In der Lintorfer Grundschule ist es dank der neuen Waveboards gelungen, den Spaß am Sport zu wecken. Der Unterricht mit den neuen Sportgeräten ist für die Schüler eine vielfältige und neuartige Herausforderung, die nicht nur für die Sportlichen, sondern ist auch für Schüler, die über Schwächen im sportlichen Bereich verfügen oder Bewegungsmuffel, gut geeignet.

"Bisher gab es hier nur Rollbretter, mit denen die Schüler zwar auch Spaß haben, aber irgendwann einmal sind sie nicht mehr motivierend. Ich habe dann beim Sportamt den Wunsch nach Waveboards geäußert, um einmal neue interessantere Sportgeräte vorzustellen. Ein Waveboard (engl. für Wellenbrett) ähnelt auf dem ersten Blick einem Skateboard. Es hat aber zwei Standflächen, die flexibel miteinander verbunden sind und sich in der Längsachse gegeneinander verdrehen. Im Gegensatz zum Skateboard ist es einspurig und besitzt nur zwei Rollen. Dem Namen entsprechend bewegt man sich in wellenartigen Bewegungen auf ihm fort", erklärt Sportlehrer Tobias Tuchtenhagen. Aber was ist das Besondere an einem Sportunterricht auf den Waveboards? Warum ist es mehr als nur fröhlich vor sich hinfahren? "Waveboarden stärkt das Sozialverhalten durch Teamarbeit. Gerade in der Anfangsphase ist das Erlernen ohne Unterstützung schwierig. Da der Lehrer nicht bei allen Schülern gleichzeitig sein kann, teilen sich zwei Schüler ein Board. Jeder hat also einen 'Buddy', einen Partner, um sich gegenseitig zu helfen und zu unterstützen", sagte Tuchtenhagen. Außerdem wird der Gleichgewichtssinn gefördert und die Körperhaltung verbessert. Die unterschiedlichsten Muskelgruppen, vor allem im Rumpf, Po und Oberschenkel werden angesprochen. Aber auch Aufmerksamkeit, Konzentration und Merkfähigkeit werden geschult. Die Waveboarder müssen sich zum Beispiel konzentrieren und aufpassen, um nicht zusammenzustoßen, müssen sich merken, wie sie durch Gewichtsverlagerung und Muskelanspannung Vortrieb leisten, eine Kurve fahren oder Abbremsen.

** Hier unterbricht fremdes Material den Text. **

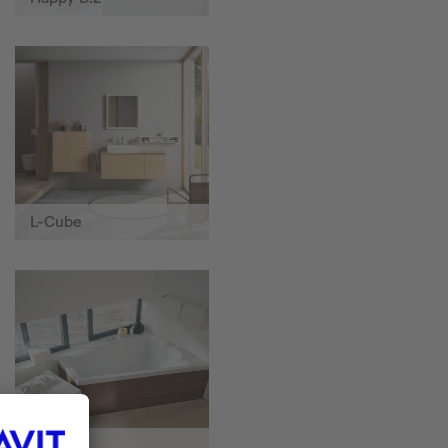
L-Cube
Paiova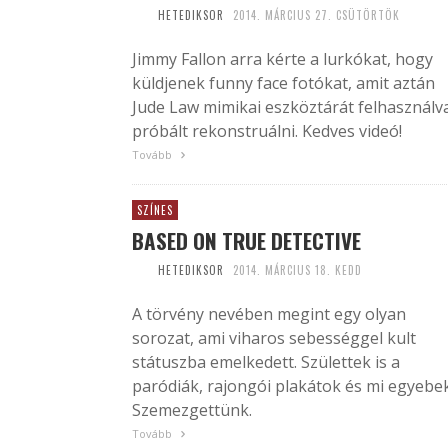
HETEDIKSOR
2014. MÁRCIUS 27. CSÜTÖRTÖK
Jimmy Fallon arra kérte a lurkókat, hogy
küldjenek funny face fotókat, amit aztán
Jude Law mimikai eszköztárát felhasználv
próbált rekonstruálni. Kedves videó!
Tovább
SZÍNES
BASED ON TRUE DETECTIVE
HETEDIKSOR
2014. MÁRCIUS 18. KEDD
A törvény nevében megint egy olyan
sorozat, ami viharos sebességgel kult
státuszba emelkedett. Születtek is a
paródiák, rajongói plakátok és mi egyebek
Szemezgettünk.
Tovább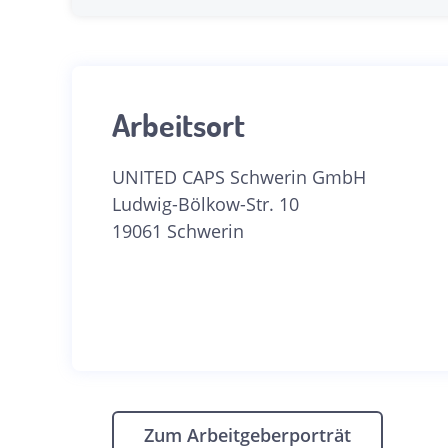
Arbeitsort
UNITED CAPS Schwerin GmbH
Ludwig-Bölkow-Str. 10
19061 Schwerin
Zum Arbeitgeberporträt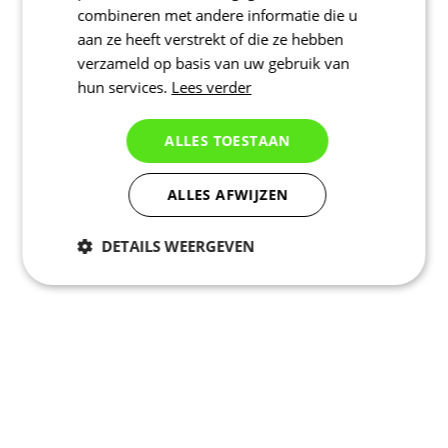
combineren met andere informatie die u
aan ze heeft verstrekt of die ze hebben
verzameld op basis van uw gebruik van
hun services.
Lees verder
ALLES TOESTAAN
ALLES AFWIJZEN
DETAILS WEERGEVEN
Noodzakelijk
Statistieken
Marketing
Functioneel
Niet geclassificeerd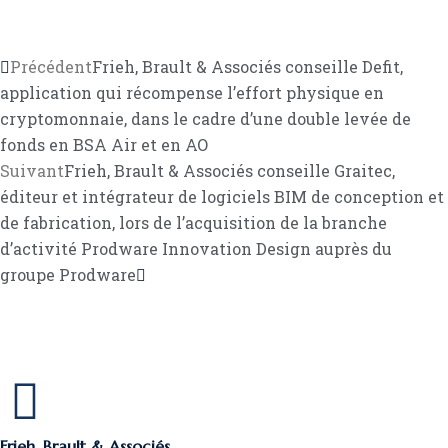
Précédent
Frieh, Brault & Associés conseille Defit,
application qui récompense l’effort physique en
cryptomonnaie, dans le cadre d’une double levée de
fonds en BSA Air et en AO
Suivant
Frieh, Brault & Associés conseille Graitec,
éditeur et intégrateur de logiciels BIM de conception et
de fabrication, lors de l’acquisition de la branche
d’activité Prodware Innovation Design auprès du
groupe Prodware
Frieh, Brault & Associés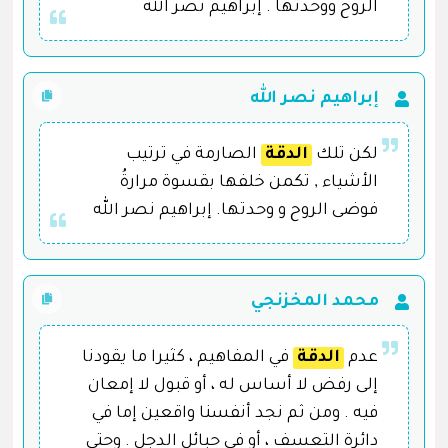
الروح ووحدتها . إبراهيم نصر الله
إبراهيم نصر الله
لكن تلك
الدقة
الصارمة في ترتيب
الأشياء , تكمن خلفها بقسوة مرارةُ
فوضى الروح و وحدتها. إبراهيم نصر الله
محمد المخزنجي
عدم
الدقة
في المفاهيم ، كثيرا ما يقودنا
إلى رفض لا أساس له ، أو قبول لا إمعان
فيه . ومن ثم نجد أنفسنا واقعين إما في
دائرة التعسف ، أو في حبائل الدجل . وحتى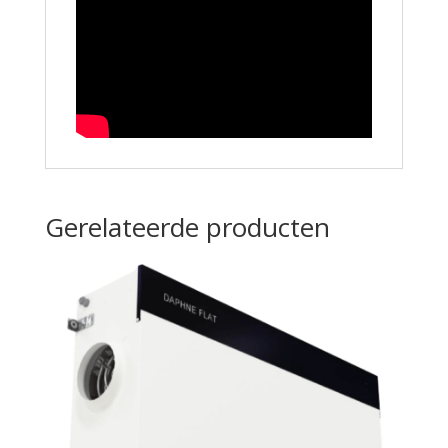
Gerelateerde producten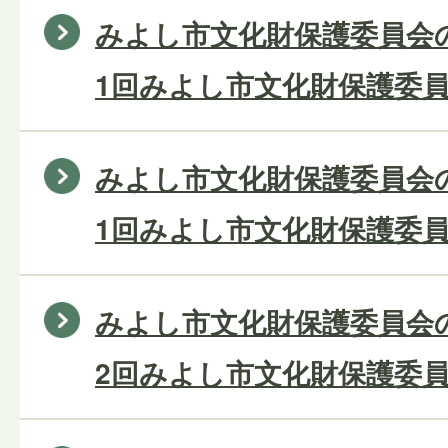
みよし市文化財保護委員会の
1回みよし市文化財保護委員
みよし市文化財保護委員会の
1回みよし市文化財保護委員
みよし市文化財保護委員会の
2回みよし市文化財保護委員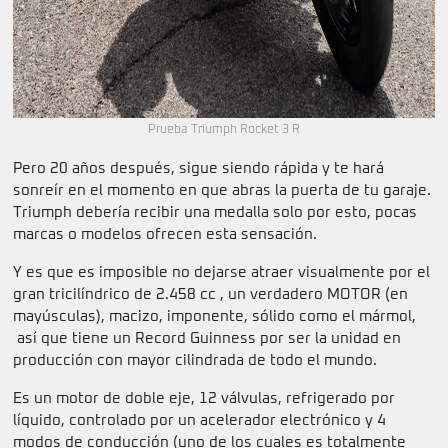
Prueba Triumph Rocket 3 R
Pero 20 años después, sigue siendo rápida y te hará
sonreír en el momento en que abras la puerta de tu garaje.
Triumph debería recibir una medalla solo por esto, pocas
marcas o modelos ofrecen esta sensación.
Y es que es imposible no dejarse atraer visualmente por el
gran tricilíndrico de 2.458 cc , un verdadero MOTOR (en
mayúsculas), macizo, imponente, sólido como el mármol,
así que tiene un Record Guinness por ser la unidad en
producción con mayor cilindrada de todo el mundo.
Es un motor de doble eje, 12 válvulas, refrigerado por
líquido, controlado por un acelerador electrónico y 4
modos de conducción (uno de los cuales es totalmente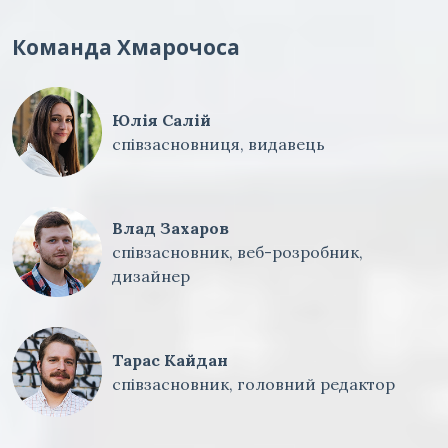
Команда Хмарочоса
Юлія Салій
співзасновниця, видавець
Влад Захаров
співзасновник, веб-розробник,
дизайнер
Тарас Кайдан
співзасновник, головний редактор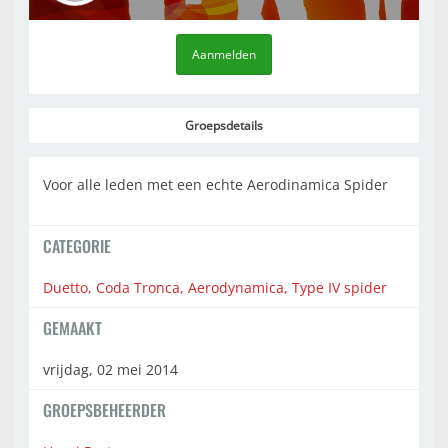
Aanmelden
Groepsdetails
Voor alle leden met een echte Aerodinamica Spider
CATEGORIE
Duetto, Coda Tronca, Aerodynamica, Type IV spider
GEMAAKT
vrijdag, 02 mei 2014
GROEPSBEHEERDER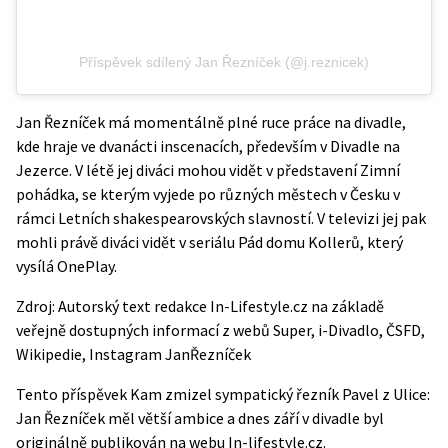
Příspěvek sdílený Jan Řezníček (@j.reznicek)
Jan Řezníček má momentálně plné ruce práce na divadle,
kde hraje ve dvanácti inscenacích, především v Divadle na
Jezerce. V létě jej diváci mohou vidět v představení Zimní
pohádka, se kterým vyjede po různých městech v Česku v
rámci Letních shakespearovských slavností. V televizi jej pak
mohli právě diváci vidět v seriálu Pád domu Kollerů, který
vysílá OnePlay.
Zdroj: Autorský text redakce In-Lifestyle.cz na základě
veřejně dostupných informací z webů
Super
,
i-Divadlo
,
ČSFD
,
Wikipedie
,
Instagram JanŘezníček
Tento příspěvek
Kam zmizel sympatický řezník Pavel z Ulice:
Jan Řezníček měl větší ambice a dnes září v divadle
byl
originálně publikován na webu
In-lifestyle.cz
.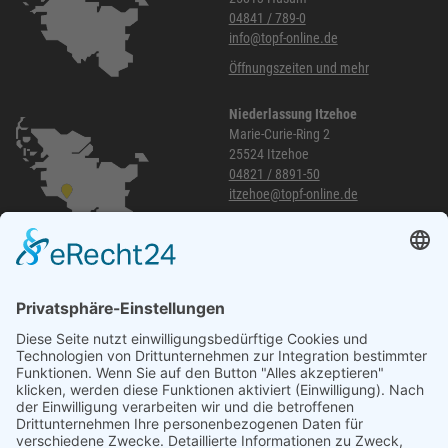
04841 / 789-0
info@topf-online.de
Öffnungszeiten und mehr
Niederlassung Itzehoe
Marie-Curie-Ring 2
25524 Itzehoe
04821 / 8891-50
itzehoe@topf-online.de
Öffnungszeiten und mehr
Niederlassung Glinde
Am alten Lokschuppen 9
21509 Glinde
040 / 21 04 04 04-04
glinde@topf-online.de
Öffnungszeiten und mehr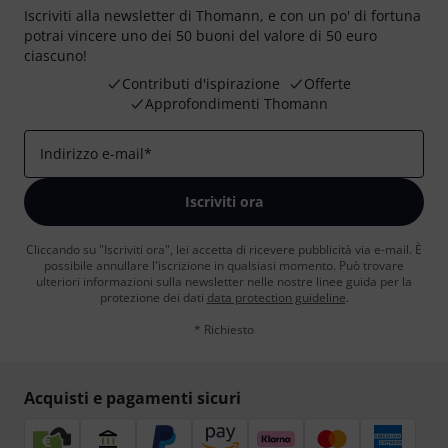
Iscriviti alla newsletter di Thomann, e con un po' di fortuna
potrai vincere uno dei 50 buoni del valore di 50 euro
ciascuno!
Contributi d'ispirazione
Offerte
Approfondimenti Thomann
Indirizzo e-mail
*
Iscriviti ora
Cliccando su "Iscriviti ora", lei accetta di ricevere pubblicità via e-mail. È
possibile annullare l'iscrizione in qualsiasi momento. Può trovare
ulteriori informazioni sulla newsletter nelle nostre linee guida per la
protezione dei dati
data protection guideline
.
* Richiesto
Acquisti e pagamenti sicuri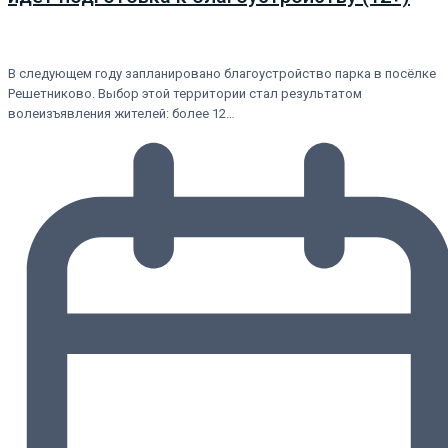
В следующем году запланировано благоустройство парка в посёлке
Решетниково. Выбор этой территории стал результатом
волеизъявления жителей: более 12…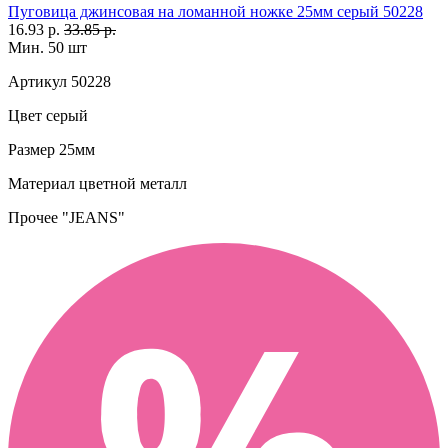
Пуговица джинсовая на ломанной ножке 25мм серый 50228
16.93 р.
33.85 р.
Мин. 50 шт
Артикул
50228
Цвет
серый
Размер
25мм
Материал
цветной металл
Прочее
"JEANS"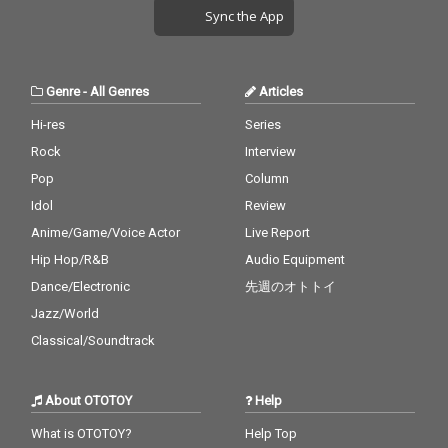
を、リアルタイムで浴
ィック・カヴァー。原
Sync the App
びて育った1973年生ま
曲の持つ不思議な浮遊
れの視点で現在へとア
感と緊張感を、冨田謙
ップデート。オリジナ
が没入感に満ちたミッ
ルへの深い愛情に満ち
クスでまとめあげた、
Genre
-
All Genres
Articles
たサウンドとヴォーカ
傑作カヴァーとなっ
ルで、モダンかつフレ
た。
Hi-res
Series
ッシュに再定義してい
Rock
Interview
る。 プロデュースは、
西寺郷太が長年信頼を
Pop
Column
寄せる冨田謙、山形知
Idol
Review
也、そして若き才能・
大樋ゆう大を迎えて制
Anime/Game/Voice Actor
Live Report
作。 M-5「Woman“W
Hip Hop/R&B
Audio Equipment
の悲劇”より」では、N
Dance/Electronic
先週のオトトイ
ONA REEVESの作品や
ライヴで長くタッグを
Jazz/World
組んできたヒックスヴ
Classical/Soundtrack
ィルのヴォーカル、真
城めぐみとのデュエッ
トも実現している。 マ
About OTOTOY
Help
スタリングは、バレア
リック/アンビエントの
What is OTOTOY?
Help Top
鬼才Calmが担当。最高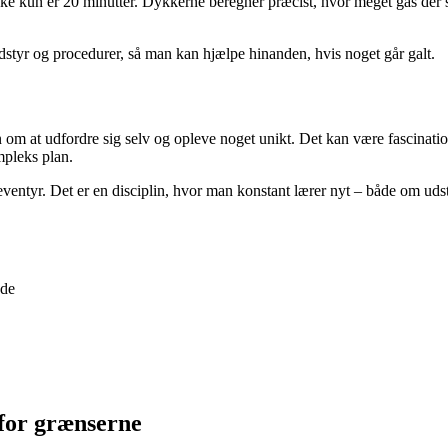
ske kun er 20 minutter. Dykkerne beregner præcist, hvor meget gas der 
tyr og procedurer, så man kan hjælpe hinanden, hvis noget går galt.
om at udfordre sig selv og opleve noget unikt. Det kan være fascination
ompleks plan.
ventyr. Det er en disciplin, hvor man konstant lærer nyt – både om udsty
nde
for grænserne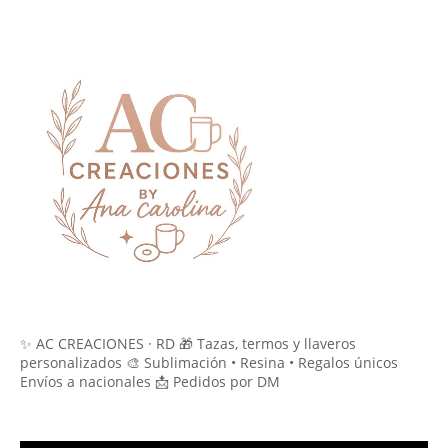
✨ AC CREACIONES · RD 🎁 Tazas, termos y llaveros
personalizados 🎨 Sublimación • Resina • Regalos únicos
Envíos a nacionales 📩 Pedidos por DM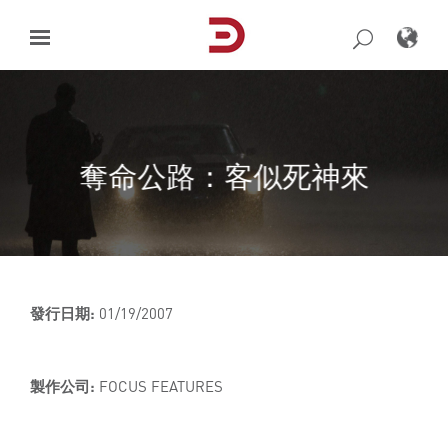
Skip
to
content
奪命公路：客似死神來
發行日期:
01/19/2007
製作公司:
FOCUS FEATURES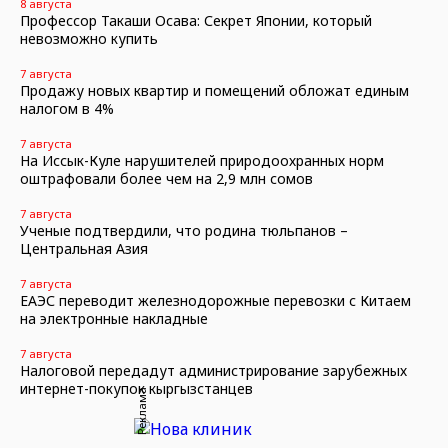
8 августа
Профессор Такаши Осава: Секрет Японии, который
невозможно купить
7 августа
Продажу новых квартир и помещений обложат единым
налогом в 4%
7 августа
На Иссык-Куле нарушителей природоохранных норм
оштрафовали более чем на 2,9 млн сомов
7 августа
Ученые подтвердили, что родина тюльпанов –
Центральная Азия
7 августа
ЕАЭС переводит железнодорожные перевозки с Китаем
на электронные накладные
7 августа
Налоговой передадут администрирование зарубежных
интернет-покупок кыргызстанцев
Реклама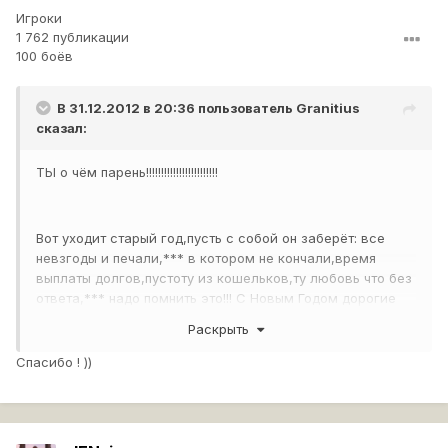
Игроки
1 762 публикации
100 боёв
В 31.12.2012 в 20:36 пользователь
Granitius
сказал:
ТЫ о чём парень!!!!!!!!!!!!!!!!!!!!!!!!
Вот уходит старый год,пусть с собой он заберёт: все
невзгоды и печали,*** в котором не кончали,время
выплаты долгов,пустоту из кошельков,ту любовь что без
ответа,*** надо помнить это!!! С Новым Годом дорогие
танкисты и танкистки!!!
Раскрыть
Спасибо ! ))
Иди за стол уже!!!!!!!!!!!!!!!!!!!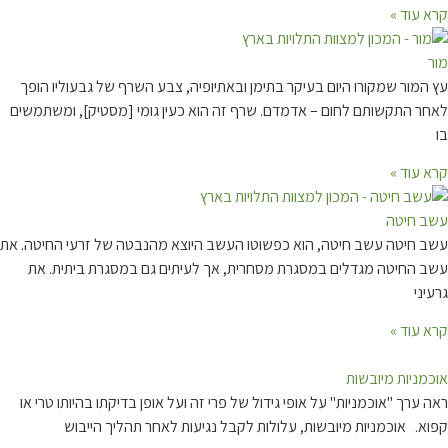
קרא עוד »
מור
עץ המור שמקורו היום בעיקר בתימן ובאתיופיה, צבע השרף של גבעוליו הופך
לאחר התקשותם לחום – אדמדם. שרף זה הוא כעין גומי [מסטיק], ומשתמשים
בו
קרא עוד »
עשב חיטה
עשב חיטה עשב חיטה, הוא כפשוטו העשב היוצא מהנבטה של זרעי החיטה. את
עשב החיטה מגדלים במסגרת מסחרית, אך לעיתים גם במסגרת ביתית. את
גרעיני
קרא עוד »
אוכמניות מיובשות
ראה ערך "אוכמניות" על אופי גידול של פרי זה ועל אופן בדיקתו בהיותו טרי או
קפוא. אוכמניות מיובשות, עלולות לקבל נגיעות לאחר תהליך הייבוש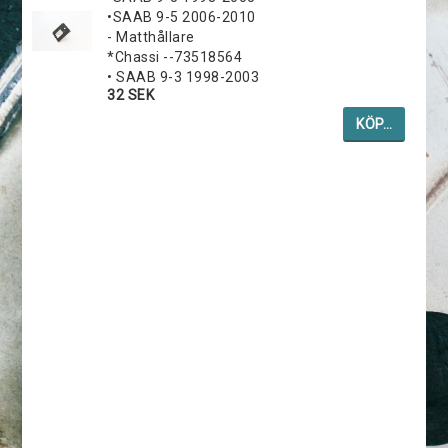
•SAAB 9-5 2006-2010
- Matthållare
*Chassi --73518564
• SAAB 9-3 1998-2003
32 SEK
KÖP…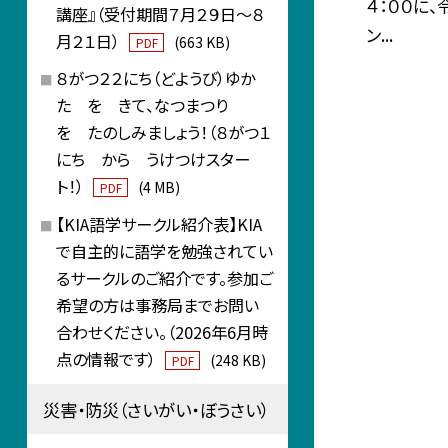
４：００に
講座』（受付期間７月２９日～８
ン...
月２１日）
(663 KB)
PDF
８がつ２２にち（どようび）ゆか
た を きて、なつまつり
を たのしみましょう！（８がつ１
にち から うけつけスター
ト！）
(4 MB)
PDF
【KIA語学サークル紹介表】KIA
で自主的に語学を勉強されてい
るサークルのご紹介です。参加ご
希望の方は事務局までお問い
合わせください。（2026年6月時
点の情報です）
(248 KB)
PDF
災害・防災（さいがい・ぼうさい）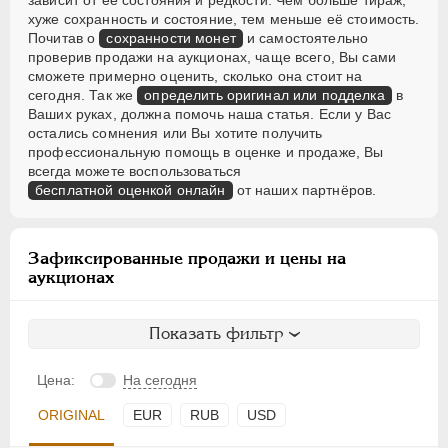
зависит от её состояния и редкости. Чем больше тираж,
хуже сохранность и состояние, тем меньше её стоимость.
Почитав о
сохранности монет
и самостоятельно
проверив продажи на аукционах, чаще всего, Вы сами
сможете примерно оценить, сколько она стоит на
сегодня. Так же
определить оригинал или подделка
в
Ваших руках, должна помочь наша статья. Если у Вас
остались сомнения или Вы хотите получить
профессиональную помощь в оценке и продаже, Вы
всегда можете воспользоваться
бесплатной оценкой онлайн
от наших партнёров.
Зафиксированные продажи и цены на
аукционах
Показать фильтр
Цена:
На сегодня
ORIGINAL
EUR
RUB
USD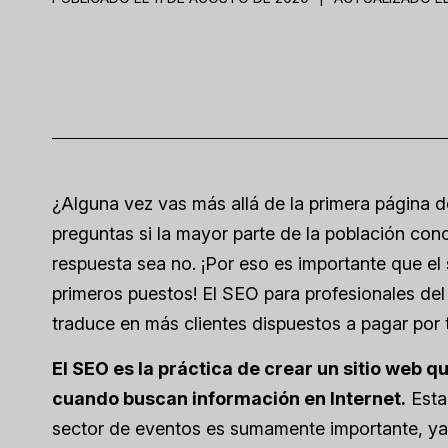
¿Alguna vez vas más allá de la primera página 
preguntas si la mayor parte de la población con
respuesta sea no. ¡Por eso es importante que el
primeros puestos! El SEO para profesionales del
traduce en más clientes dispuestos a pagar por t
El SEO es la práctica de crear un sitio web 
cuando buscan información en Internet.
Esta
sector de eventos es sumamente importante, ya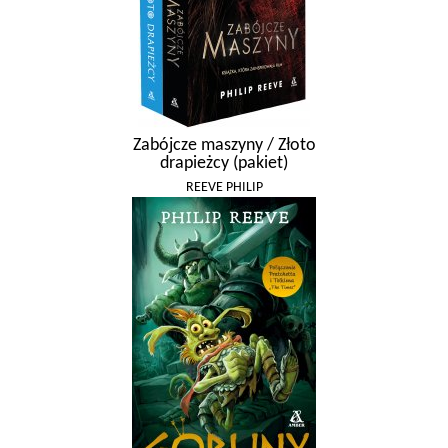
Zabójcze maszyny / Złoto
drapieżcy (pakiet)
REEVE PHILIP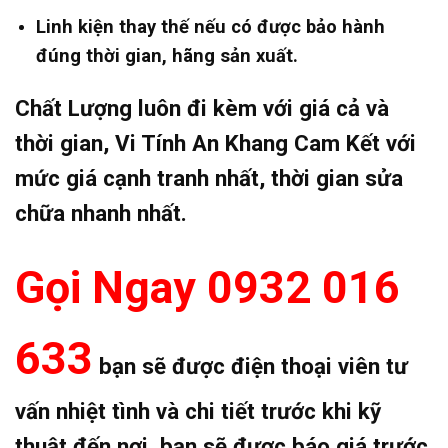
Linh kiện thay thế nếu có được bảo hành
đúng thời gian, hãng sản xuất.
Chất Lượng luôn đi kèm với giá cả và
thời gian, Vi Tính An Khang Cam Kết với
mức giá cạnh tranh nhất, thời gian sửa
chữa nhanh nhất.
Gọi Ngay 0932 016
633
bạn sẽ được điện thoại viên tư
vấn nhiệt tình và chi tiết trước khi kỹ
thuật đến nơi, bạn sẽ được báo giá trước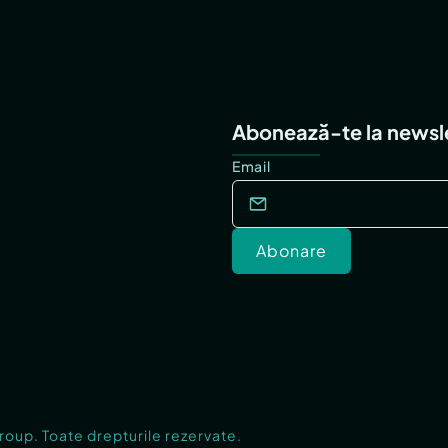
Abonează-te la newsl
Email
Abonare
Group. Toate drepturile rezervate.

Neben einem großen Spaßfaktor sind die Erfolgserlebnisse groß und stellen sich schon nach wenigen Übungsstunden ein, das motiviert. Zoé hatte erst gar kein Interesse an einem "Wellenbrett". "Ich dachte, dass das nicht so mein Ding ist", sagte die Viertklässlerin. Doch nach nur drei Unterrichtsstunden hat sie ihre Meinung geändert. "Das macht jetzt richtig Spaß. Erst konnte ich nur ein paar Meter fahren, jetzt schaffe ich schon eine ganze Runde", fügte sie stolz hinzu. Sie freute sich schon auf die nächste Sportstunde und war damit nicht die Einzige.

Und bei dem ein oder anderem Schüler stand sogar ein Waveboard auf dem Weihnachtswunschzettel.